■ **Work to be completed**: Looking through the entries, count each line where the string "agrave" occurs, and write only the total.

■ **Supplied records**:
* * * * * * * * *

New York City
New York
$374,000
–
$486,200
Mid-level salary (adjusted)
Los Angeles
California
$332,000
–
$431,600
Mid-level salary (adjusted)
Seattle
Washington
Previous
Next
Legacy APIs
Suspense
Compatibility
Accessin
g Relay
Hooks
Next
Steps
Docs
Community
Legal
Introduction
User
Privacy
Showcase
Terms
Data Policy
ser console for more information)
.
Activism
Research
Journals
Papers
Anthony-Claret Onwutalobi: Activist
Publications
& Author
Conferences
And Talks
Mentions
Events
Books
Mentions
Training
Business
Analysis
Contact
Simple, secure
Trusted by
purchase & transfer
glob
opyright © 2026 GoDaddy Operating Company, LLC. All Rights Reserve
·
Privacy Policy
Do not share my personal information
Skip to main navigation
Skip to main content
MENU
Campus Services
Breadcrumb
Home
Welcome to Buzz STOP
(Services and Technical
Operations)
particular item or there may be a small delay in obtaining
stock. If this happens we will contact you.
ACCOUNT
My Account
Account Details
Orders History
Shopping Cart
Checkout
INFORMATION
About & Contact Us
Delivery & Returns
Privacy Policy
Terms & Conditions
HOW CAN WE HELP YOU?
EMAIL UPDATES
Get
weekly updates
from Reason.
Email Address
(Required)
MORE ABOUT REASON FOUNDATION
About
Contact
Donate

* * * * * * * * *

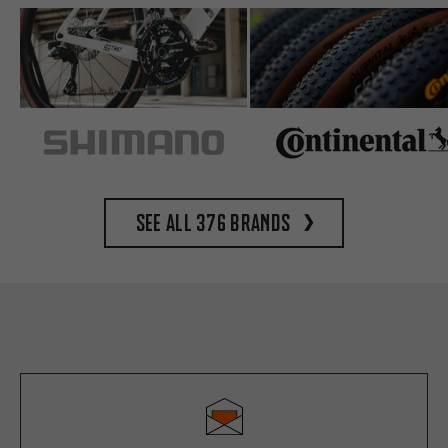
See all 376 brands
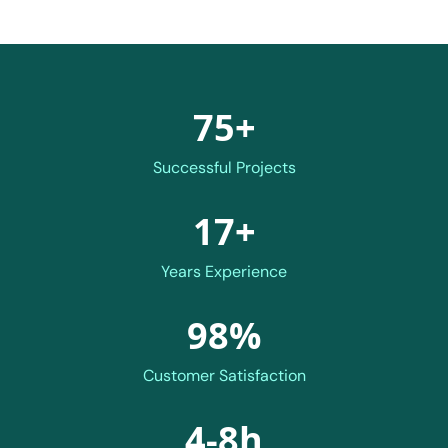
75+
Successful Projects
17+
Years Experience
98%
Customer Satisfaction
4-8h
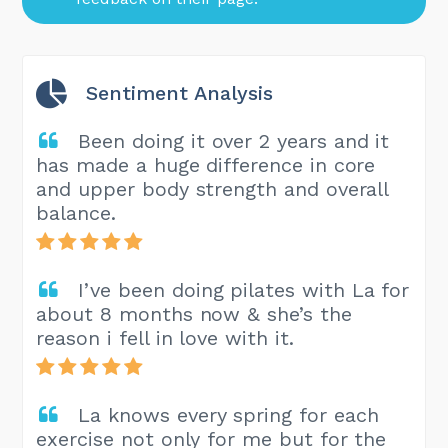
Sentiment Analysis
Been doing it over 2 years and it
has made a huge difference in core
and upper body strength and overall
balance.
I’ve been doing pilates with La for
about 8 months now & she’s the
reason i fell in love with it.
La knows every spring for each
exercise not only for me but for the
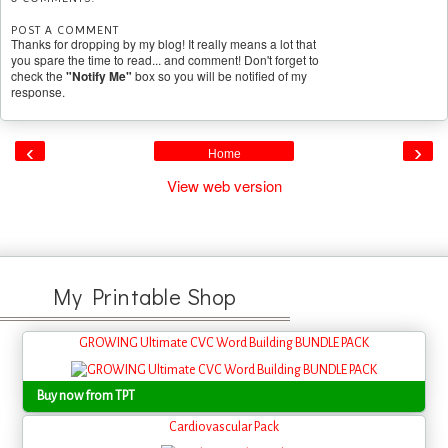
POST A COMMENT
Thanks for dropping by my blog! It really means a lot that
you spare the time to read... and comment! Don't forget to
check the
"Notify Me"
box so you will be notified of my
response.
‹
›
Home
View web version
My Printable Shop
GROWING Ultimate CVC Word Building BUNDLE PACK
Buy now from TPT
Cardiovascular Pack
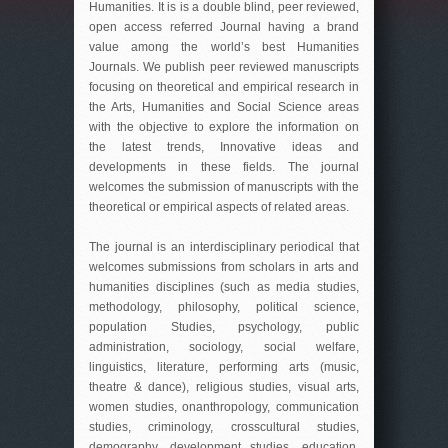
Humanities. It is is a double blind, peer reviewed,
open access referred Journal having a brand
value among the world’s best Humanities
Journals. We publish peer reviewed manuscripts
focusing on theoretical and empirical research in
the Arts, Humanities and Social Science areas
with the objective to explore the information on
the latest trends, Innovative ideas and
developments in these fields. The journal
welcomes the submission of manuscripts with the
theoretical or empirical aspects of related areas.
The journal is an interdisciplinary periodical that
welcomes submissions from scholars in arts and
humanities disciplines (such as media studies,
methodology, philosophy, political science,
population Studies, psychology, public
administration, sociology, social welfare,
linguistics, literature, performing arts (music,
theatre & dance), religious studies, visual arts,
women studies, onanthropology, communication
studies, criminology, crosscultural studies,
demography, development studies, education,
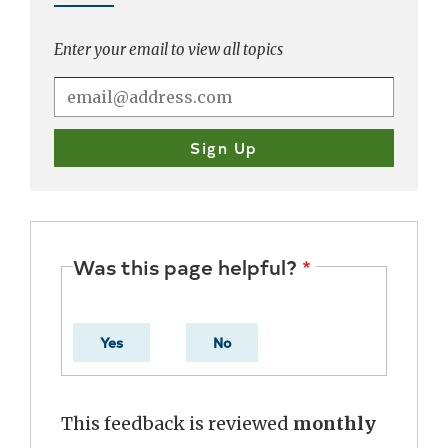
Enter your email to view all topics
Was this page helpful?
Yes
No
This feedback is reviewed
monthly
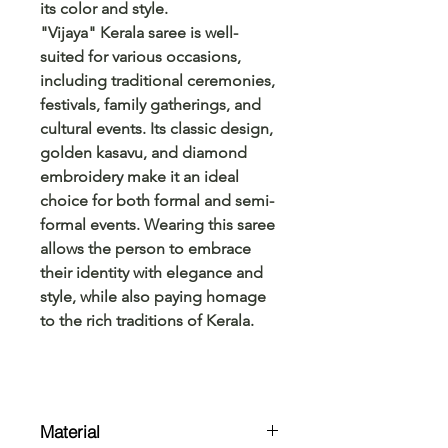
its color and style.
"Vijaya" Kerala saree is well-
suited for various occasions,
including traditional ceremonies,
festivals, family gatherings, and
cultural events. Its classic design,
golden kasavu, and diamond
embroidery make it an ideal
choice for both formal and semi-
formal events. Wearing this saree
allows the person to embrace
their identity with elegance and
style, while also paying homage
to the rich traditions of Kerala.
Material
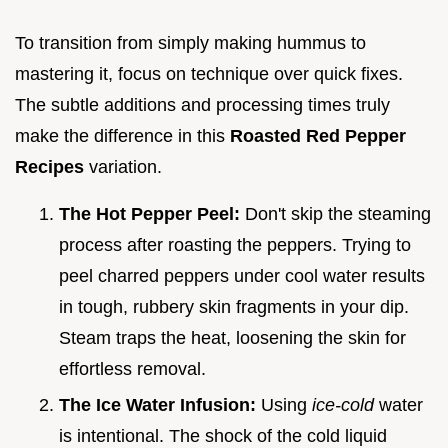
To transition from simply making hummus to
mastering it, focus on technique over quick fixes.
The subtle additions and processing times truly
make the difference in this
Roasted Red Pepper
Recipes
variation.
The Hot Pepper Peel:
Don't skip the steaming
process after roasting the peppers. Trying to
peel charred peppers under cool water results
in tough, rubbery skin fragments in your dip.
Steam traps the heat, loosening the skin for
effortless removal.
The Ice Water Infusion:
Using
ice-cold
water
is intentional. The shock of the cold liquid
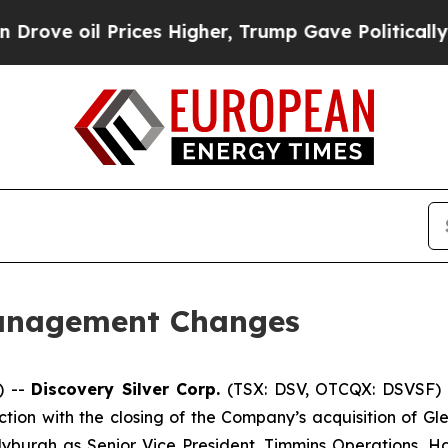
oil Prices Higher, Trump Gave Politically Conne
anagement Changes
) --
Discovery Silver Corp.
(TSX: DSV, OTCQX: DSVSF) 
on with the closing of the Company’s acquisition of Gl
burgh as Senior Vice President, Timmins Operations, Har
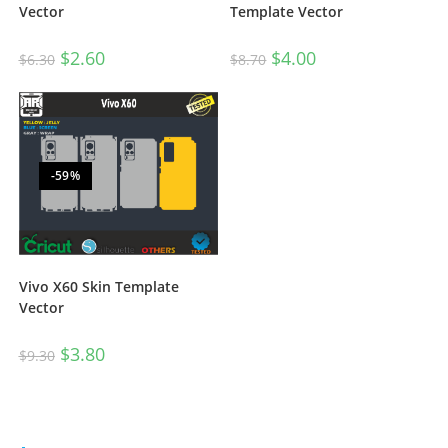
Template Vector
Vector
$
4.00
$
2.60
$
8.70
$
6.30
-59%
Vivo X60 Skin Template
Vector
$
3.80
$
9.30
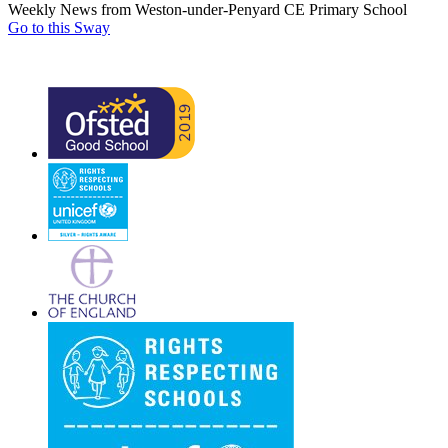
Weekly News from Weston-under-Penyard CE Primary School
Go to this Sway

* * * * * * * * *

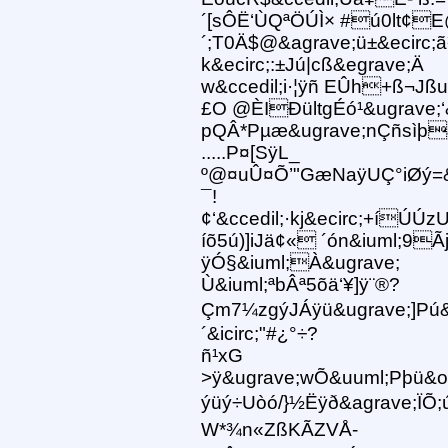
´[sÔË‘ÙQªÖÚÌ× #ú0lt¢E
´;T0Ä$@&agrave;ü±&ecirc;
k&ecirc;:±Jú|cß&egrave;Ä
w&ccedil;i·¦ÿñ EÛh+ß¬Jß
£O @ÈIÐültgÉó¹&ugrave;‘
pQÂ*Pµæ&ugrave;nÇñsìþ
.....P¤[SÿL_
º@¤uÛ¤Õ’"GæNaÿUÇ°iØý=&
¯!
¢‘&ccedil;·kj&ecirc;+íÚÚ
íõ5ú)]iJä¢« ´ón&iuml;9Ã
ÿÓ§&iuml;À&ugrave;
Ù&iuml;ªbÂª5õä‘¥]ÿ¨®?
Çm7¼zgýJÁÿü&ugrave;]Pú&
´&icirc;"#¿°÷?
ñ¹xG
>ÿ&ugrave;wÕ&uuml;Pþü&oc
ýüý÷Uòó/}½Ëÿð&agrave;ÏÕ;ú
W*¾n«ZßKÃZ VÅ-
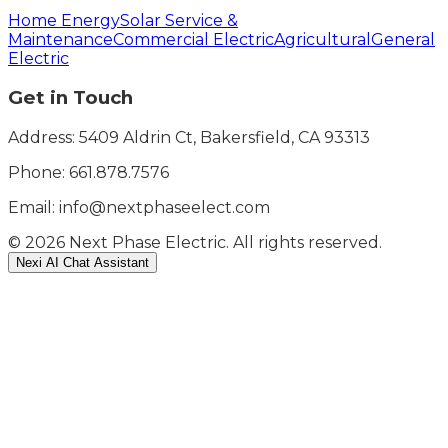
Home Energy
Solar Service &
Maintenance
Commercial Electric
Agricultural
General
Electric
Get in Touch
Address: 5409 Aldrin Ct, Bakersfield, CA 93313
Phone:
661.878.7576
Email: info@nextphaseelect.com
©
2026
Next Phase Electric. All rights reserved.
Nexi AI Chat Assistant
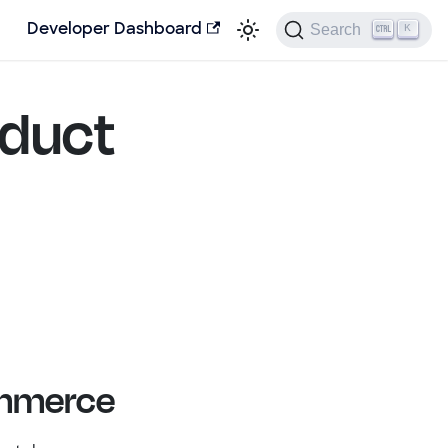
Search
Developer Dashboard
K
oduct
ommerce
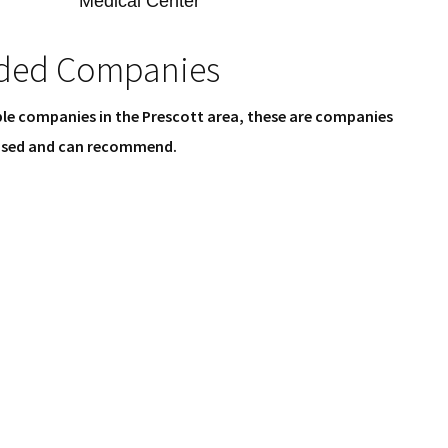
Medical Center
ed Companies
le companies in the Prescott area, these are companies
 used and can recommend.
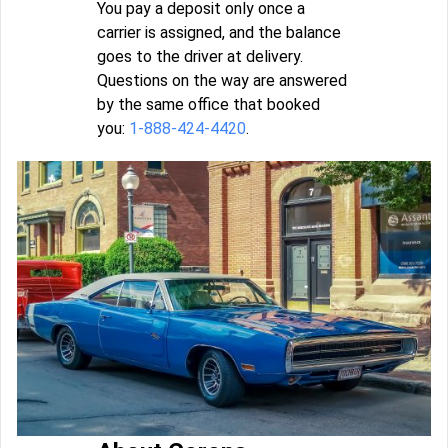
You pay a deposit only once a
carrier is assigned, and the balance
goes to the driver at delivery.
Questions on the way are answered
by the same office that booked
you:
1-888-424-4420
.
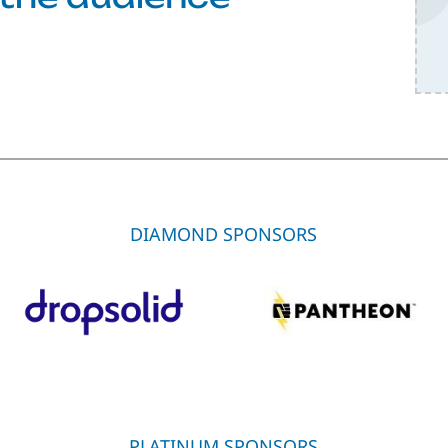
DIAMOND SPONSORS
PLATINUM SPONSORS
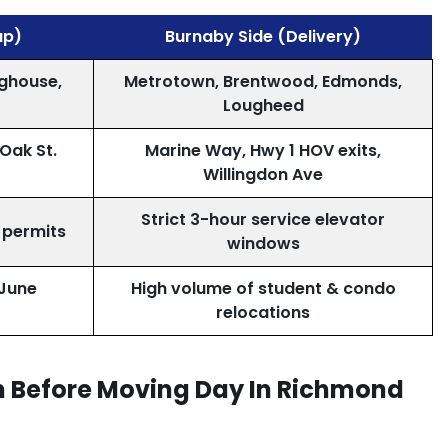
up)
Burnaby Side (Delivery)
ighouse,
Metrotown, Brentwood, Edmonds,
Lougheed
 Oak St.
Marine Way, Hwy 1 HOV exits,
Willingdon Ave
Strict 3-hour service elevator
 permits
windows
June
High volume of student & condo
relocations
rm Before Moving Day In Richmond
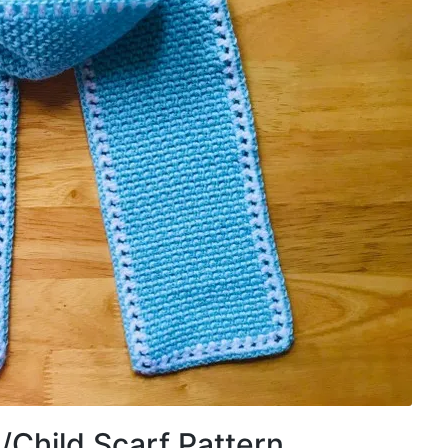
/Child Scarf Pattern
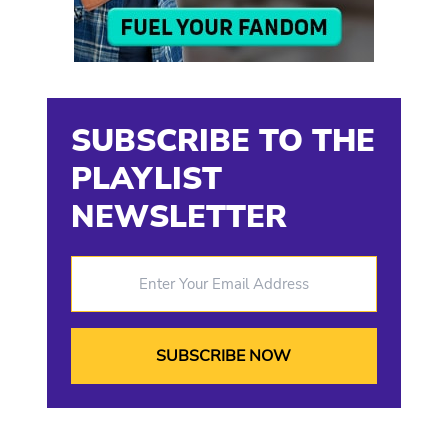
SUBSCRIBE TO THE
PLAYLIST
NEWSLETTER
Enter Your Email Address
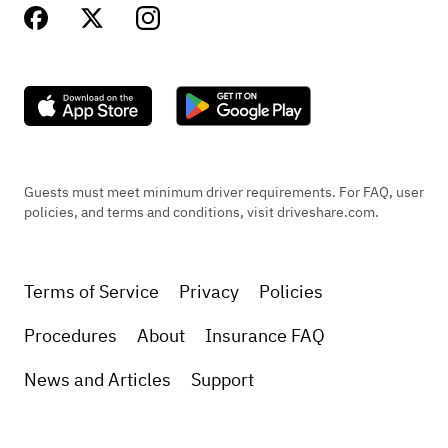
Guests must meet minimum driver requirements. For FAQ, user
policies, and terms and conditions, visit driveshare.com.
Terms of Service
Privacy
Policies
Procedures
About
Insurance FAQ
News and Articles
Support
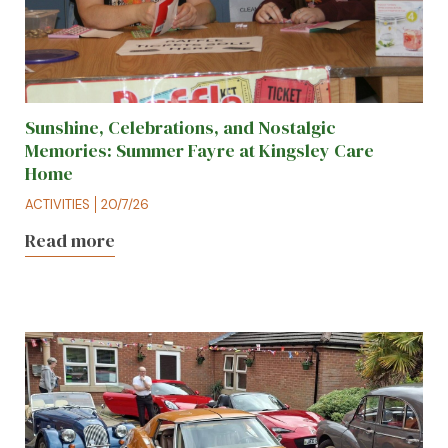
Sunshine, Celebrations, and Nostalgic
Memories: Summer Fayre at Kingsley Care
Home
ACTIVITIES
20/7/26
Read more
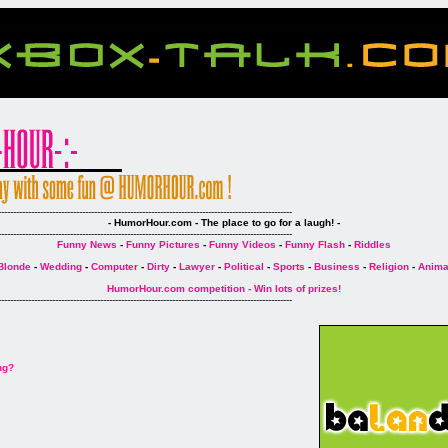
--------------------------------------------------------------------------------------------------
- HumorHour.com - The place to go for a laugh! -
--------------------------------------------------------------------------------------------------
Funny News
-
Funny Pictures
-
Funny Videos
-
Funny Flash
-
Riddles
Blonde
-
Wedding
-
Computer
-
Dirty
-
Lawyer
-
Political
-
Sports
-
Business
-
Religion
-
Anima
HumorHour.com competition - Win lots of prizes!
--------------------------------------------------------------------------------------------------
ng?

* * * * * * * * *

■ **Exercise solution**: 2